Patricia Danzi dà alcuni consigli a due ragazze che lavorano al computer.
La digitalizzazione e lo sviluppo della rete 3G possono aiutare a promuovere il potenziale economico dei giovani nella Striscia di Gaza. © DSC

E al di là dei partenariati, che cosa sta facendo la Svizzera?

GSO: La Svizzera discute regolarmente le varie questioni legate al conflitto a livello bilaterale, con le parti interessate, e nelle sedi multilaterali. Di recente ha anche nominato un inviato speciale per la regione del Medio Oriente e del Nord Africa (MENA).

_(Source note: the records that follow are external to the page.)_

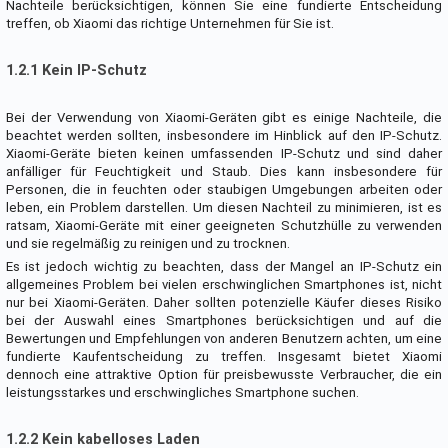
Nachteile berücksichtigen, können Sie eine fundierte Entscheidung
treffen, ob Xiaomi das richtige Unternehmen für Sie ist.
1.2.1 Kein IP-Schutz
Bei der Verwendung von Xiaomi-Geräten gibt es einige Nachteile, die
beachtet werden sollten, insbesondere im Hinblick auf den IP-Schutz.
Xiaomi-Geräte bieten keinen umfassenden IP-Schutz und sind daher
anfälliger für Feuchtigkeit und Staub. Dies kann insbesondere für
Personen, die in feuchten oder staubigen Umgebungen arbeiten oder
leben, ein Problem darstellen. Um diesen Nachteil zu minimieren, ist es
ratsam, Xiaomi-Geräte mit einer geeigneten Schutzhülle zu verwenden
und sie regelmäßig zu reinigen und zu trocknen.
Es ist jedoch wichtig zu beachten, dass der Mangel an IP-Schutz ein
allgemeines Problem bei vielen erschwinglichen Smartphones ist, nicht
nur bei Xiaomi-Geräten. Daher sollten potenzielle Käufer dieses Risiko
bei der Auswahl eines Smartphones berücksichtigen und auf die
Bewertungen und Empfehlungen von anderen Benutzern achten, um eine
fundierte Kaufentscheidung zu treffen. Insgesamt bietet Xiaomi
dennoch eine attraktive Option für preisbewusste Verbraucher, die ein
leistungsstarkes und erschwingliches Smartphone suchen.
1.2.2 Kein kabelloses Laden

Quali sono, secondo voi, le prospettive per il futuro?

GSO: Tutti i nostri interlocutori hanno insistito sulla necessità di rispettare la dignità di tutte le persone. Chiediamo periodicamente alle parti in causa di rilanciare un processo di pace credibile e ribadiamo che la Svizzera è pronta a offrire i suoi buoni uffici.

DZP: Nel nostro lavoro ci ispiriamo a quello che fanno i nostri partner, all’impegno pluriennale delle nostre collaboratrici e dei nostri collaboratori, che sono orgogliosi di lavorare per la Svizzera, e alla motivazione dei giovani, istruiti e pieni di speranza per le loro famiglie. Contribuire a dare nuove prospettive alle giovani generazioni è essenziale.